La abogada se inclinó sobre la mesa, acercándose a él. Tenía el pelo negro, ojos de color castaño oscuro, casi negro, y un hermoso, feroz y altivo aire moruno capaz de dejar secos a casi todos los fiscales del tribunal a cien metros de distancia.

—¿La psicóloga sigue haciéndote ajustes aquí y allá?

—Sí.

—¿Algún cambio en la medicación?

—No.

—¿Sigues tomando pastillas?

Falcón asintió.

—Bueno, no sé qué está pasando aquí, pero debe de ser muy gordo —dijo Isabel.

—No quiero seguir viviendo en esa casa. No quiero vivir con Francisco Falcón. Manuela sí. Está obsesionada con ese lugar… pero no tiene el dinero.
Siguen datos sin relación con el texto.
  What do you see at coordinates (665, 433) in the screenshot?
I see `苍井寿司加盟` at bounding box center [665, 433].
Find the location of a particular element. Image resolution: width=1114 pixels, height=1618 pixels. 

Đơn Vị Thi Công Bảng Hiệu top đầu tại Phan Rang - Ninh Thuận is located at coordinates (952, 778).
—Entonces no puede quedarse con la casa, Javier.

—Piénsalo.

—Ya lo he pensado y lo he rechazado… al instante.

—Piénsalo un poco más.

—Se han acabado tus diez minutos —dijo Isabel, poniéndose los zapatos—. Acompáñame al coche.

Mientras Isabel cruzaba la oficina a grandes zancadas, los pasantes la acribillaron a preguntas. No contestó ninguna. Sus tacones restallaron en el vestíbulo de mármol.
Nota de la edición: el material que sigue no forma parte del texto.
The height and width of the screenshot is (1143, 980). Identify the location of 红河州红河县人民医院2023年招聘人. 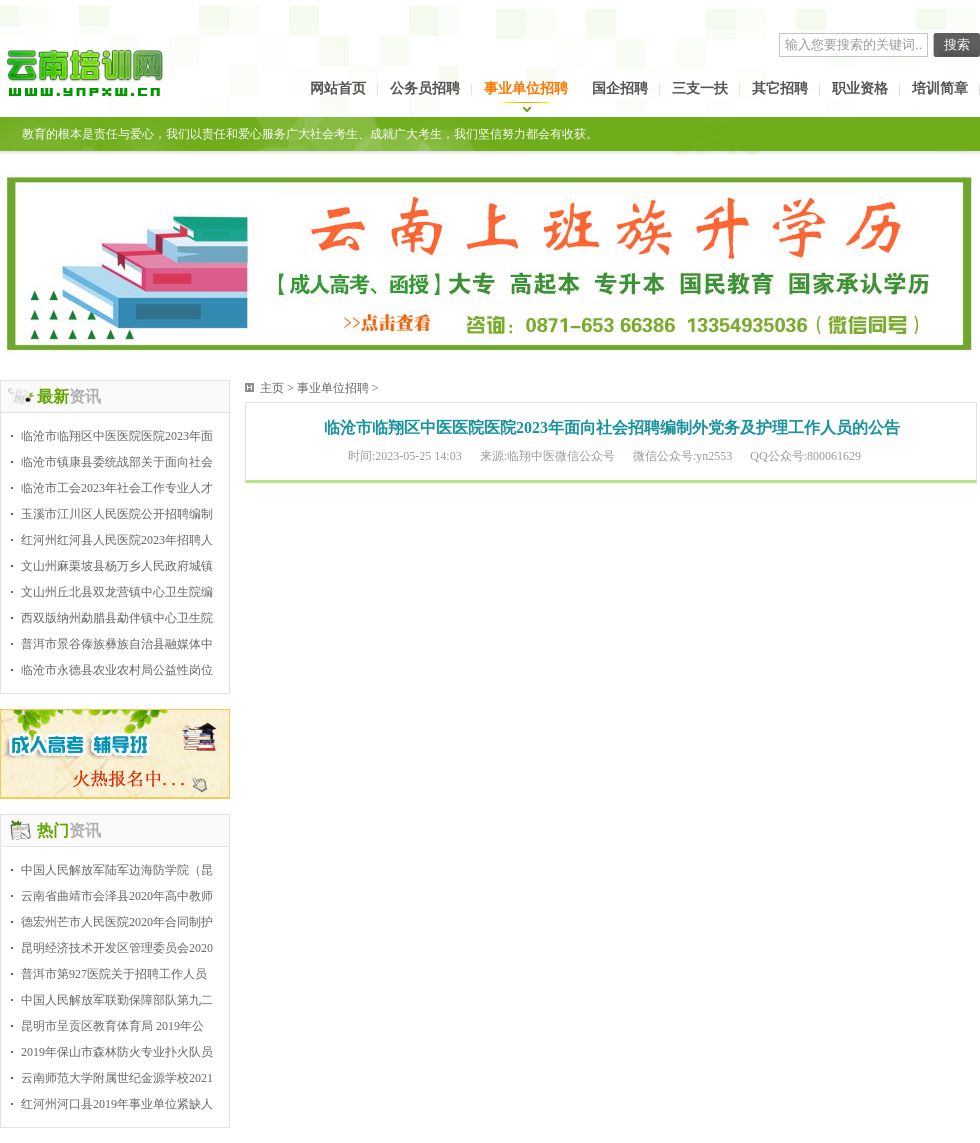 (117, 540).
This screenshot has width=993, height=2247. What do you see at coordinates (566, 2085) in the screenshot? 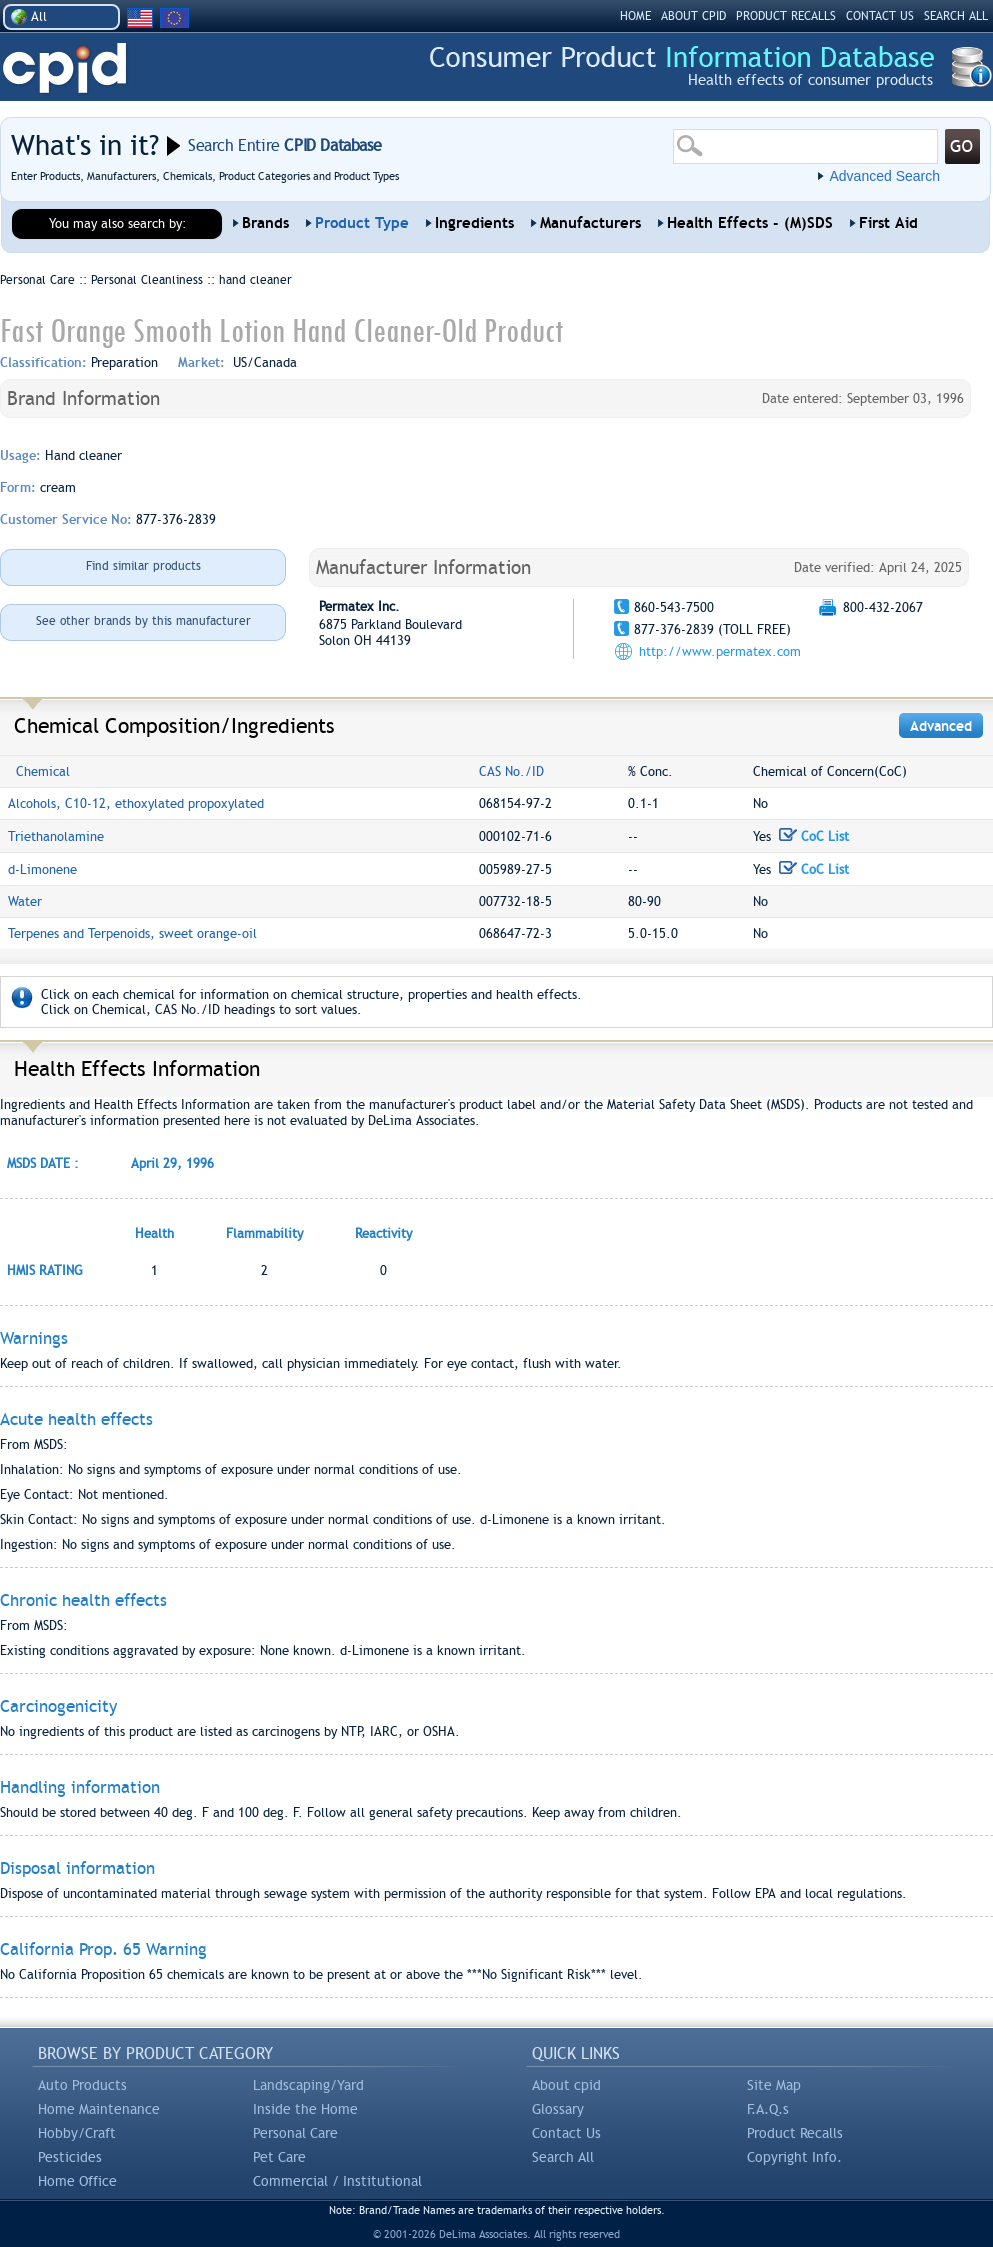 I see `About cpid` at bounding box center [566, 2085].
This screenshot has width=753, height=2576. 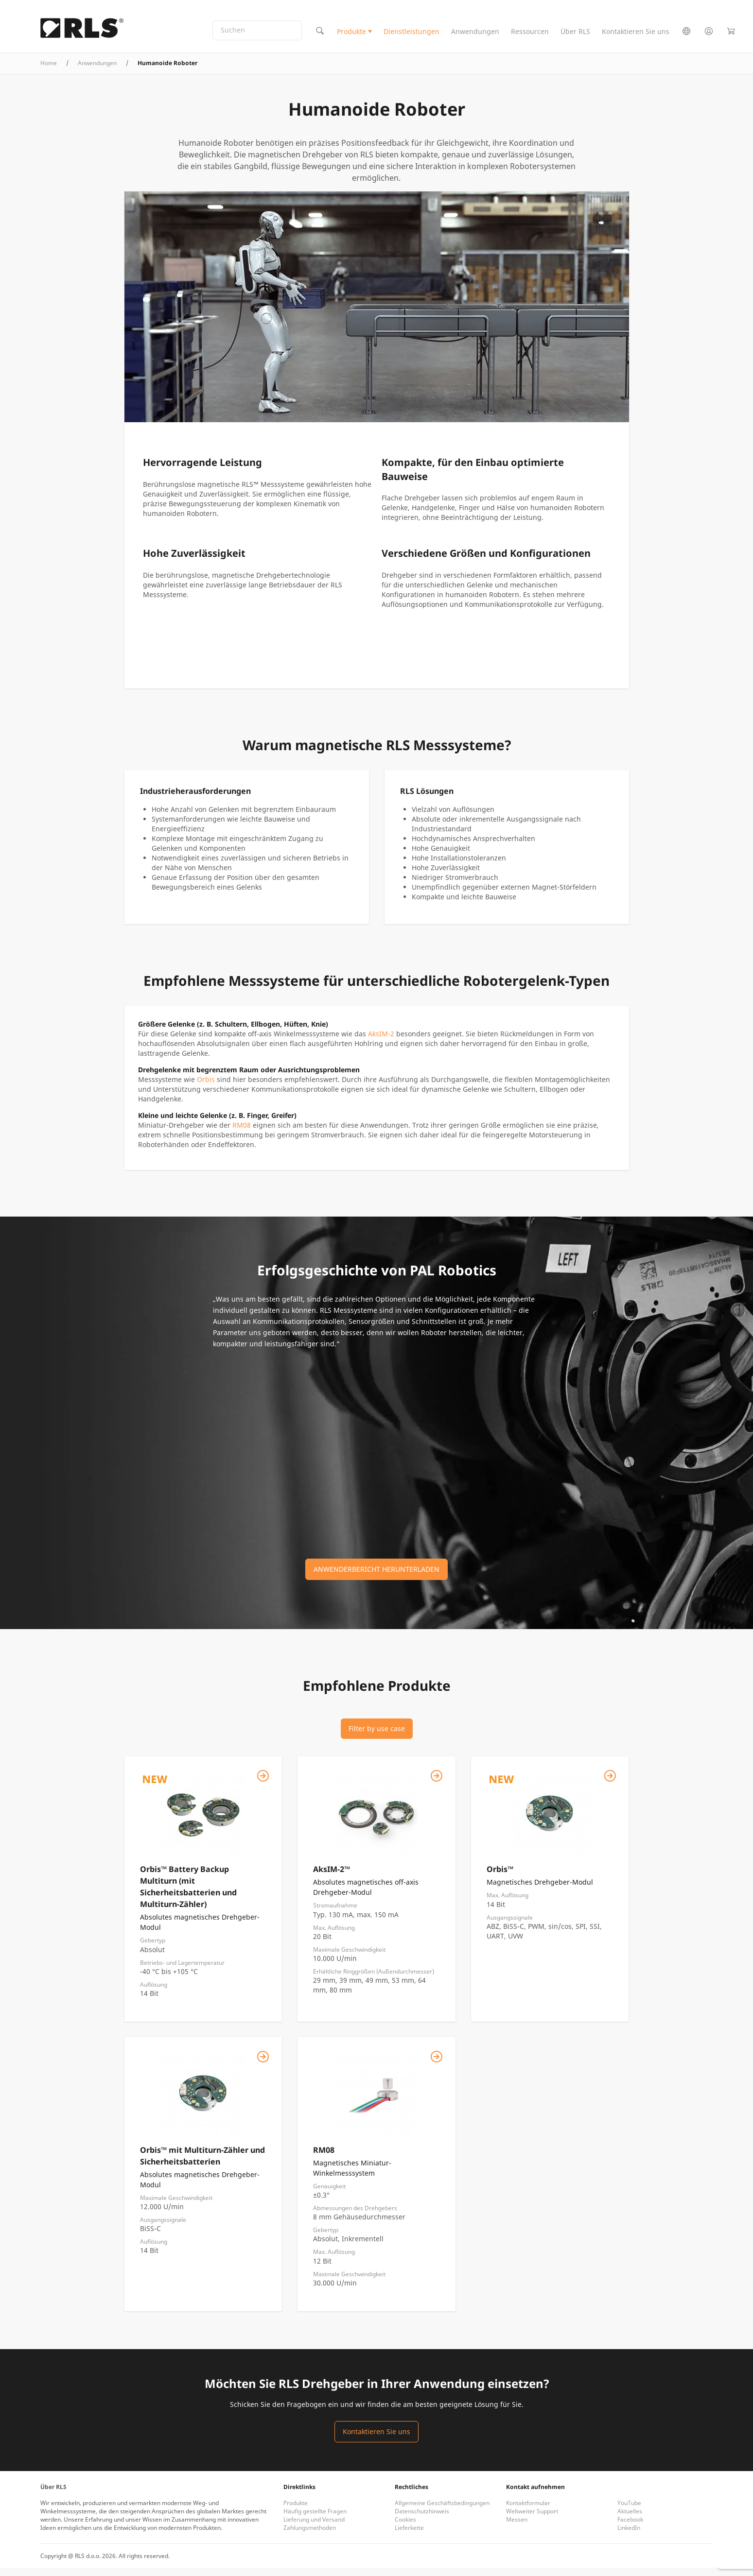 I want to click on Home, so click(x=48, y=71).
—Tengo que hacerte otra pregunta —dijo Falcón.

—Esperemos que sea más barata que la otra —dijo Isabel—, o no tendrás dinero para pagarme.

—¿Conoces al juez Calderón?

—Claro que lo conozco, Javier. —Isabel se paró tan en seco que halcón chocó con ella—. Ah, ahora lo entiendo. Estás emocionalmente trastornado por lo de él e Inés. Olvidémonos de que hoy nos hemos visto, y cuando estés más calmado…

—No estoy tan trastornado emocionalmente.

—¿Qué pasa entonces con el juez Calderón?

—¿Tiene fama?

—Tan larga como tu brazo… más larga que tus piernas… más larga que esta calle.

—Quiero decir… si tiene fama de mujeriego.

Falcón, que la miraba a la cara con gesto de impaciencia, vio que toda su fiereza desaparecía de su expresión y era sustituida por un inmenso dolor, que salió a la superficie como una ballena arponeada y desapareció.

Isabel apartó la cara y apuntó con las llaves al coche, cuyas luces emitieron un destello.

—Esteban siempre ha sido un cazador —dijo.

Se metió en el coche y se alejó, dejando a Falcón en la acera, pensando que Isabel Cano llevaba más de diez años felizmente casada.